Ni l’une ni l’autre n’aurait dû être suivie, car les attachés italiens avaient pour habitude de démarquer les noms de leurs espions et d’en changer les initiales[4], quand ils ne leur donnaient pas un pseudonyme[5]. Il était donc certain que le nom de l’espion ne commençait pas par un D.

Cette fuite des plans directeurs irritait l’État-Major ; Sandherr et Cordier s’exaspéraient de n’en pas trouver

  1. Cass., I, 468. Trarieux. (Conversation avec l’ambassadeur d’Italie.)
  2. Cass., I, 371, Cuignet ; « Panizzardi, traitant visiblement d’une question d’espionnage, dit à Schwarzkoppen : « J’ai revu M. Dubois », en soulignant. » — Dossier secret, pièces 254, 320 et 322. (Cass., III, 356.)

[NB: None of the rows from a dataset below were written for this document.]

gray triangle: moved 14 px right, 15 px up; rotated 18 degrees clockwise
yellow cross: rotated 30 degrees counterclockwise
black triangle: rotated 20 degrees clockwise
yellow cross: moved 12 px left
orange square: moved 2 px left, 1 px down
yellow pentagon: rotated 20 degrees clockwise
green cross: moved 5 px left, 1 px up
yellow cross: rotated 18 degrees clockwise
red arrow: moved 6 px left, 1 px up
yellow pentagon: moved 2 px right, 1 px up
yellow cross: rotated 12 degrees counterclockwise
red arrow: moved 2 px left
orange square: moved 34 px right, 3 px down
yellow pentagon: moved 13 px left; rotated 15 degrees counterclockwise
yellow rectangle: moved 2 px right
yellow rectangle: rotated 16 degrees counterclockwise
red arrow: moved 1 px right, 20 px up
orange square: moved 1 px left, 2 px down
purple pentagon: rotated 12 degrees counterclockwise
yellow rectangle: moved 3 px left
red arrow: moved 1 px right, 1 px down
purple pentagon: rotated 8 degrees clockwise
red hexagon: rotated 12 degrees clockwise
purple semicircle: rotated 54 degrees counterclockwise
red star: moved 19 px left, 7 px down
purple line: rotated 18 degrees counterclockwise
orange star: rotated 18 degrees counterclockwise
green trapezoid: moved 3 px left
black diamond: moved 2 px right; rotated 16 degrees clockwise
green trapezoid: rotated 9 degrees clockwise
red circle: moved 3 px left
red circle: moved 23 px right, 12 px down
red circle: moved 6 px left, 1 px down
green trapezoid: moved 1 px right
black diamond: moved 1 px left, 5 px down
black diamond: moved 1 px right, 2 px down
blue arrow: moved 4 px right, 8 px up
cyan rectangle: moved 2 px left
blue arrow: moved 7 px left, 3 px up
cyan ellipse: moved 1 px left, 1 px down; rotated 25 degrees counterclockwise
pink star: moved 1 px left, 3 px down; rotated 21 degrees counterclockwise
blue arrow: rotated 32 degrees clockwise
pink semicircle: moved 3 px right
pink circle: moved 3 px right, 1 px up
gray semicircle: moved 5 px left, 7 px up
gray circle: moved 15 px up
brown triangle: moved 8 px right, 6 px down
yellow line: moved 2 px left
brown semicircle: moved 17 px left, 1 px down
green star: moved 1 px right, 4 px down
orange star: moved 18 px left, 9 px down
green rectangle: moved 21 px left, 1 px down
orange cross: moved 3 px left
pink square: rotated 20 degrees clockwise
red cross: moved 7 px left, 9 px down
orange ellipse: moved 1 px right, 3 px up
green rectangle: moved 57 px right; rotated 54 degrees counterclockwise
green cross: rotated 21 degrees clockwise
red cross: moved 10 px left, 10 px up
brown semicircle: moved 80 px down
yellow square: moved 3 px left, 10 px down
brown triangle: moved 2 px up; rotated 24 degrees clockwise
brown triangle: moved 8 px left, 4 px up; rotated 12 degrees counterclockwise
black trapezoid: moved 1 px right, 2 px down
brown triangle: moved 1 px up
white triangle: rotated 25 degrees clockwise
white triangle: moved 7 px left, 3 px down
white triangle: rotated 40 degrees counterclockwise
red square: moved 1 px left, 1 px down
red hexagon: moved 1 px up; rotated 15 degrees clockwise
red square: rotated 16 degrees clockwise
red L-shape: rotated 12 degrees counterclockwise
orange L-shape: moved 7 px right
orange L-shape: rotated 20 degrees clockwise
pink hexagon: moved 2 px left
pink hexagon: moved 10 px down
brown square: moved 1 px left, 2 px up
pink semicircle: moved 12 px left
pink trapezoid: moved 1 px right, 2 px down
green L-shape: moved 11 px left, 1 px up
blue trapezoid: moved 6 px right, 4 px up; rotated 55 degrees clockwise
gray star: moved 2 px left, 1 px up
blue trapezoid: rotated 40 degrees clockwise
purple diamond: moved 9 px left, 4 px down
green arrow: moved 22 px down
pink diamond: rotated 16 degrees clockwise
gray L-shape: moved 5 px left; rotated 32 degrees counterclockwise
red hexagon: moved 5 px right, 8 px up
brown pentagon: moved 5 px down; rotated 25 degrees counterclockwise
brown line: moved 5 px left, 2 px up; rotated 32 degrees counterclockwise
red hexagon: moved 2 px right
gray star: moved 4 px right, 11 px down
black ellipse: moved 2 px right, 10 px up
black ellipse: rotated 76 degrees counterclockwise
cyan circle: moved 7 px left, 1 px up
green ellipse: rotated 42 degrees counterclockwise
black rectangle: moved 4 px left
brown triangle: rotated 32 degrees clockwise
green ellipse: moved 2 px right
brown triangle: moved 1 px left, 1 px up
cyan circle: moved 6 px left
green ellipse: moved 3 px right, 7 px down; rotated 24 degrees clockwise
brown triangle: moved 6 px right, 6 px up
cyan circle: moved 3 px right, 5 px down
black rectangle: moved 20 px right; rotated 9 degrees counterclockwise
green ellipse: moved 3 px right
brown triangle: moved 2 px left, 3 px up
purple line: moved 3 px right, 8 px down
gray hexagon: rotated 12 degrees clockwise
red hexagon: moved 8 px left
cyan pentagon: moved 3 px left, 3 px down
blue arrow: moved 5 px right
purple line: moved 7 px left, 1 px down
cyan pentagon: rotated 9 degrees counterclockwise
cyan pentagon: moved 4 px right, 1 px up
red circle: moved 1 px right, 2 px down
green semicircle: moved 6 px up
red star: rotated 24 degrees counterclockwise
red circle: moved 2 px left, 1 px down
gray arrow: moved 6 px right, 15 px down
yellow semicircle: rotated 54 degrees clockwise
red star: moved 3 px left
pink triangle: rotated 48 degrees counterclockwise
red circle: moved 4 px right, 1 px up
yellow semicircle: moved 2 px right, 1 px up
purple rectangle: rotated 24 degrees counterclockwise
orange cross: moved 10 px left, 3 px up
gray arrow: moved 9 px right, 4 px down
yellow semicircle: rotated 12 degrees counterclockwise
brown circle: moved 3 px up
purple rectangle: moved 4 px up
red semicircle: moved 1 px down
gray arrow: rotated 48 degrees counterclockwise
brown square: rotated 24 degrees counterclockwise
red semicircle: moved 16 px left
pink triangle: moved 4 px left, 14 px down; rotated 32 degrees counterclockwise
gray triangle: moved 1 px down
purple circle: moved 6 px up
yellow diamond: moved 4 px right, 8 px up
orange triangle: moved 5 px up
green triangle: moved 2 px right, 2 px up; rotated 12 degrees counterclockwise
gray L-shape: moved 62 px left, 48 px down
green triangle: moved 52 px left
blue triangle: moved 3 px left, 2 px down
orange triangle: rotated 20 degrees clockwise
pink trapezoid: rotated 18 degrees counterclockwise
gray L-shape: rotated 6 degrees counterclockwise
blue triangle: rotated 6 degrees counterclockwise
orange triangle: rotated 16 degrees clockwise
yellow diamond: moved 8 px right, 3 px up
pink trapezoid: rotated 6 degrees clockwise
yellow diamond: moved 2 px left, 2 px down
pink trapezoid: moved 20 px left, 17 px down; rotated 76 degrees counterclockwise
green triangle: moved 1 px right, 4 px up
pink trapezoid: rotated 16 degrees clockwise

  3. Rennes, 1, 83, Mercier. — Selon Mercier, il aurait lui-même ordonné ces enquêtes contre Dubois et Duchet. Cordier dépose que, « bien avant l’affaire Dreyfus, cette pièce avait servi à une surveillance exercée contre certains employés du ministère ». (Cass., I, 298.)
  4. Cass., I, 137, Picquart : « J’ai personnellement eu connaissance d’un espion dont l’initiale véritable était C., qui s’est présenté sous le nom de L. et que l’on a appelé M. »
  5. Cass., I, 468, Trarieux : « L’ambassadeur d’Italie m’a dit que D… n’était pas un employé de la guerre, mais un employé civil qui fournissait des cartes et plans topographiques assez difficiles à trouver dans le commerce. Cet individu avait des exigences d’argent exagérées. Les attachés le désignaient sous le nom de Dubois. » Le comte Tornielli ne connaissait lui-même que ce nom de guerre.